Lombardi, the Kings’ GM, does not have children, for the record. But you could say that he has 23 of them, the Kings’ roster, on any given day.
Voynov, 23, has struggled to start the season, often looking like a faint imitation of the defenseman who was rewarded with a six-year, $25 million contract in the summer.
He got better in the first two games of this four-game trip but failed to tie up Teddy Purcell’s stick on Tampa Bay’s second goal and got beaten on the outside in Tuesday night’s 5-1 loss to the Lightning. Later, Voynov did get the lone Kings’ goal, his first of the season.
“I think he knows that he can be better and that’s the most important thing,” Lombardi said earlier Tuesday after the Kings’ morning skate in Tampa.
Voynov is a minus-two and has two points, a goal and an assist, in seven games. His ice time in the Lightning game was a season-high 25 minutes 47 seconds.
Lombardi said that contract negotiations in the summer told him a lot about the young Russian’s frame of mind.

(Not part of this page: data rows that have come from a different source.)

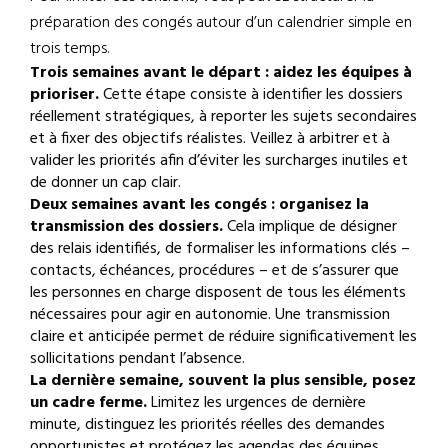
préparation des congés autour d’un calendrier simple en
trois temps.
Trois semaines avant le départ : aidez les équipes à
prioriser.
Cette étape consiste à identifier les dossiers
réellement stratégiques, à reporter les sujets secondaires
et à fixer des objectifs réalistes. Veillez à arbitrer et à
valider les priorités afin d’éviter les surcharges inutiles et
de donner un cap clair.
Deux semaines avant les congés : organisez la
transmission des dossiers.
Cela implique de désigner
des relais identifiés, de formaliser les informations clés –
contacts, échéances, procédures – et de s’assurer que
les personnes en charge disposent de tous les éléments
nécessaires pour agir en autonomie. Une transmission
claire et anticipée permet de réduire significativement les
sollicitations pendant l’absence.
La dernière semaine, souvent la plus sensible, posez
un cadre ferme.
Limitez les urgences de dernière
minute, distinguez les priorités réelles des demandes
opportunistes et protégez les agendas des équipes.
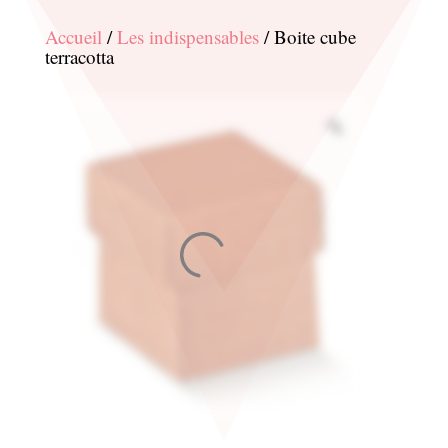
Accueil
/
Les indispensables
/ Boite cube
terracotta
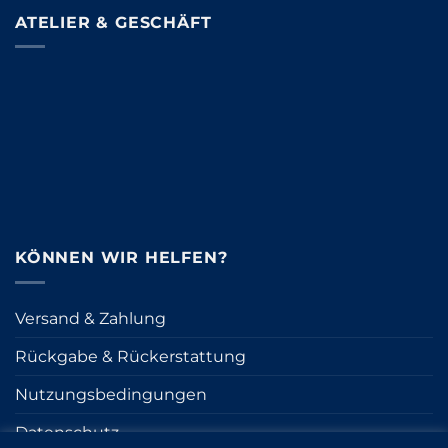
ATELIER & GESCHÄFT
KÖNNEN WIR HELFEN?
Versand & Zahlung
Rückgabe & Rückerstattung
Nutzungsbedingungen
Datenschutz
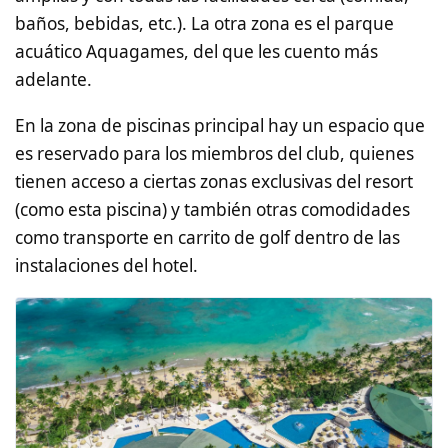
baños, bebidas, etc.). La otra zona es el parque
acuático Aquagames, del que les cuento más
adelante.
En la zona de piscinas principal hay un espacio que
es reservado para los miembros del club, quienes
tienen acceso a ciertas zonas exclusivas del resort
(como esta piscina) y también otras comodidades
como transporte en carrito de golf dentro de las
instalaciones del hotel.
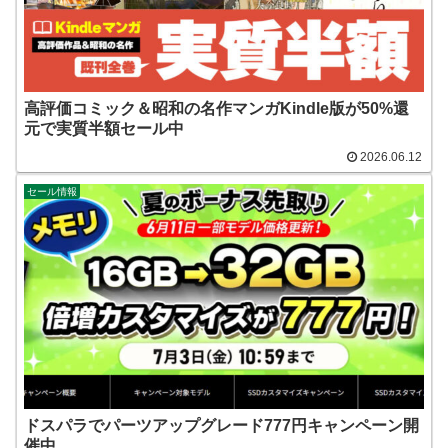
高評価コミック＆昭和の名作マンガKindle版が50%還
元で実質半額セール中
2026.06.12
セール情報
ドスパラでパーツアップグレード777円キャンペーン開
催中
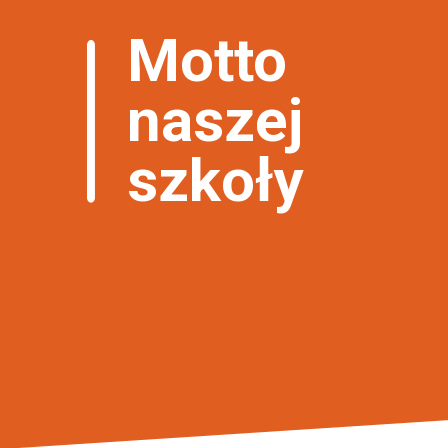
Motto
naszej
szkoły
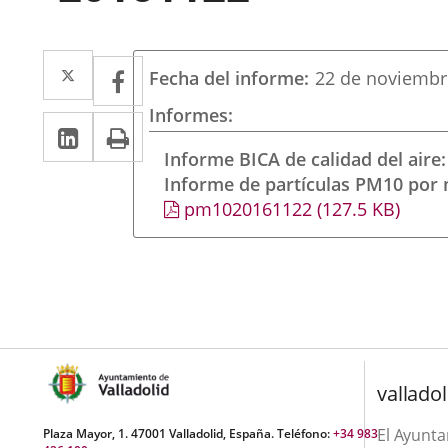
Twitter
Enlace
Facebook
Enlace
Fecha del informe
22 de noviembr
a
a
Informes
Linkedin
Enlace
Print
una
una
a
Informe BICA de calidad del aire
aplicación
aplicación
Informe de partículas PM10 por
una
externa.
externa.
pm1020161122
(127.5
KB
)
aplicación
externa.
valladol
El Ayunt
Plaza Mayor, 1. 47001 Valladolid, España. Teléfono:
+34 983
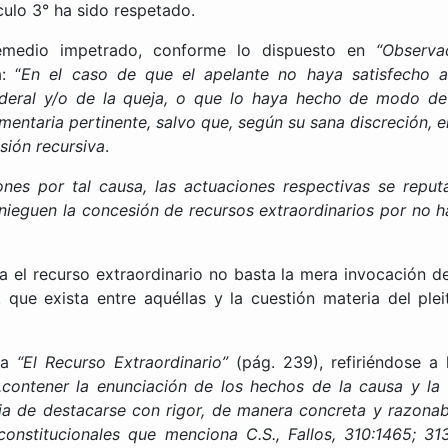
ículo 3° ha sido respetado.
remedio impetrado, conforme lo dispuesto en
“Observa
: “
En el caso de que el apelante no haya satisfecho 
federal y/o de la queja, o que lo haya hecho de modo def
entaria pertinente, salvo que, según su sana discreción, 
nsión recursiva
.
nes por tal causa, las actuaciones respectivas se repu
nieguen la concesión de recursos extraordinarios por no 
el recurso extraordinario no basta la mera invocación de 
 que exista entre aquéllas y la cuestión materia del pleit
ra
“El Recurso Extraordinario”
(pág. 239), refiriéndose a 
...contener la enunciación de los hechos de la causa y la
eja de destacarse con rigor, de manera concreta y razonable
nstitucionales que menciona C.S., Fallos, 310:1465; 313:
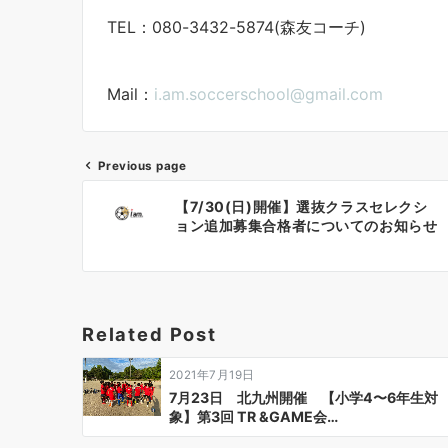
TEL：080-3432-5874(森友コーチ)
Mail：
i.am.soccerschool@gmail.com
Previous page
投
【7/30(日)開催】選抜クラスセレクシ
稿
ョン追加募集合格者についてのお知らせ
ナ
ビ
ゲ
Related Post
ー
2021年7月19日
シ
7月23日 北九州開催 【小学4〜6年生対
象】第3回 TR &GAME会…
ョ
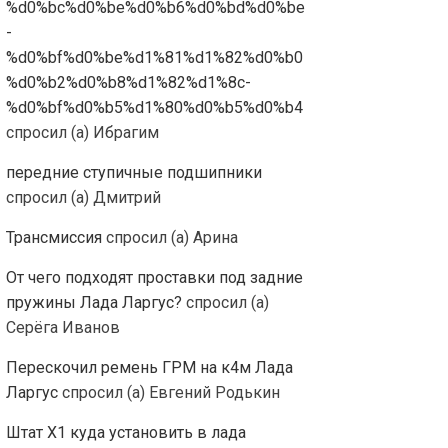
%d0%bc%d0%be%d0%b6%d0%bd%d0%be
-
%d0%bf%d0%be%d1%81%d1%82%d0%b0
%d0%b2%d0%b8%d1%82%d1%8c-
%d0%bf%d0%b5%d1%80%d0%b5%d0%b4
спросил (а) Ибрагим
передние ступичные подшипники
спросил (а) Дмитрий
Трансмиссия
спросил (а) Арина
От чего подходят проставки под задние
пружины Лада Ларгус?
спросил (а)
Серёга Иванов
Перескочил ремень ГРМ на к4м Лада
Ларгус
спросил (а) Евгений Родькин
Штат Х1 куда установить в лада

“The way he handled his situation in terms of his contact — not even attempting to use Russia as leverage even though they were offering him the world, I think says how much he wanted to be here and be part of this team,” Lombardi said.
“That action itself tells you how much he cares. He’ll figure this out.”
Kings coach Darryl Sutter was particularly pointed at the morning skate in Raleigh, N.C., before the opening game of the trip, saying that Voynov had a tough training camp and probably could have put in more work in the summer.
This isn’t the first time a youngster has struggled in the NHL after signing a lucrative contract. Nor will it be the last.
“It’s a huge adjustment for a young player, to get a long-term deal that’s significant money,” Lombardi said. “That’s just the reality of the way it is. It’s a huge adjustment for them and their life and life’s priorities. We tend to overlook that.
“We’ve seen it with so many players. In the end, if they care, they’ll figure it out.”